DOT’s “New York City Mobility Report” [PDF], released earlier this week, is the agency’s first overview of NYC transportation trends in three years. As the number of people and jobs in the city has grown prodigiously in the past five years, DOT reports, the subway system and, increasingly, the bike network have allowed more New Yorkers to get where they need to go. But there are signs of strain — bus ridership is declining and bus speeds are slowing, and traffic congestion in the Manhattan core is rising.

Streetsblog spoke with DOT Deputy Commissioner for Transportation Management & Planning Ryan Russo, who oversees the agency’s long-term strategy and the projects that bring that strategy to fruition, about the report and its implications.

DOT Deputy Commissioner Ryan Russo

DOT Deputy Commissioner Ryan Russo.

Russo told us what he sees as the big takeaways from the report, why it lends more urgency to the agency’s efforts to improve bus service and bicycling, and how DOT is applying the information it contains. The interview has been lightly edited for clarity.

What are the key themes that come out in this report? Were any of the findings surprising or unexpected?

We think of New York as a built-out place, right? I don’t think people think of it as changing so quickly. And just this half-a-decade is kind of astounding in terms of 500,000 new jobs. You know, many states don’t even have 500,000 jobs, and those are our new jobs. You know, 370,000 new people. And the number of new tourists we have are all the tourists who go to the city of New Orleans in a year.

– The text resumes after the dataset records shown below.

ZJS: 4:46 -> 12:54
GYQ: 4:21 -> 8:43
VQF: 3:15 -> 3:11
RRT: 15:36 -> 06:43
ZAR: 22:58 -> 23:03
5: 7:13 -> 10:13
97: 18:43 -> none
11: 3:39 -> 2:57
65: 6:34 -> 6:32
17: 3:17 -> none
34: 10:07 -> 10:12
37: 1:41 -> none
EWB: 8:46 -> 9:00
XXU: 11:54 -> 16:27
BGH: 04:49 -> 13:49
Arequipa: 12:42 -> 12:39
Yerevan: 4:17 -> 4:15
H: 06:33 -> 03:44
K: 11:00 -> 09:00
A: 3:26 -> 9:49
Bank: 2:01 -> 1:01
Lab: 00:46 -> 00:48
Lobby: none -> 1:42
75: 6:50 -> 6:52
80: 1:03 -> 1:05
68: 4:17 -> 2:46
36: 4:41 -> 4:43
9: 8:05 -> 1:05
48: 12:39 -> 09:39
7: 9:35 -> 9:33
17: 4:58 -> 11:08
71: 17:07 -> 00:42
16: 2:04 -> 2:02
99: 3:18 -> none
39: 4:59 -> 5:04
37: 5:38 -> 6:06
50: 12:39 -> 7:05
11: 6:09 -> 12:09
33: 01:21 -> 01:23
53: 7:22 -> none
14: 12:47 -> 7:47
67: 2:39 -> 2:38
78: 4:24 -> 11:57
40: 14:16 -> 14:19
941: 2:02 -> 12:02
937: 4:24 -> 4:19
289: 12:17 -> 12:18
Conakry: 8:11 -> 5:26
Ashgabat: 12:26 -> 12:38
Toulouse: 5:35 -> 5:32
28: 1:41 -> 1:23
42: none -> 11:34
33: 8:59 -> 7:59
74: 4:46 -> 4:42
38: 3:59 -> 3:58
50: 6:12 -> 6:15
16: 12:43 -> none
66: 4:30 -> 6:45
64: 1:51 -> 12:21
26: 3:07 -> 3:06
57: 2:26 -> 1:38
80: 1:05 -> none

So that jumped out, that this city’s changed a lot. While we did have the slow down on the streets, all of those new residents, new jobs, new tourists, they all have to move around the city. We did it really on the backs of some wise decisions we made recently, but also decisions that were made a generation ago to reinvest in the transit system.

The subway system has clearly been the workhorse here in serving that growth. We think we’ve been smart and wise in terms of emphasizing the pedestrian environment which helps support transit, building out a bike network, adding bike-share, trying to keep buses moving with the Select Bus Service program and our partnership with New York City Transit. We think DOT has been a pretty big part of this, but it’s really kind of an amazing story that we did all this growth without — you know, we didn’t develop on greenfields in the suburbs, we didn’t build a boatload of parking, and we didn’t add a lot of traffic trips particularly in the core.

I think that’s really the main theme there, but there are these harbingers or challenges that this frames. We all know that the subway system is pretty strapped. And seeing the data now — seeing bus ridership going down, seeing congestion go up — we’re starting to become victims of the success, so we all have to decide together how we’re going to keep this going.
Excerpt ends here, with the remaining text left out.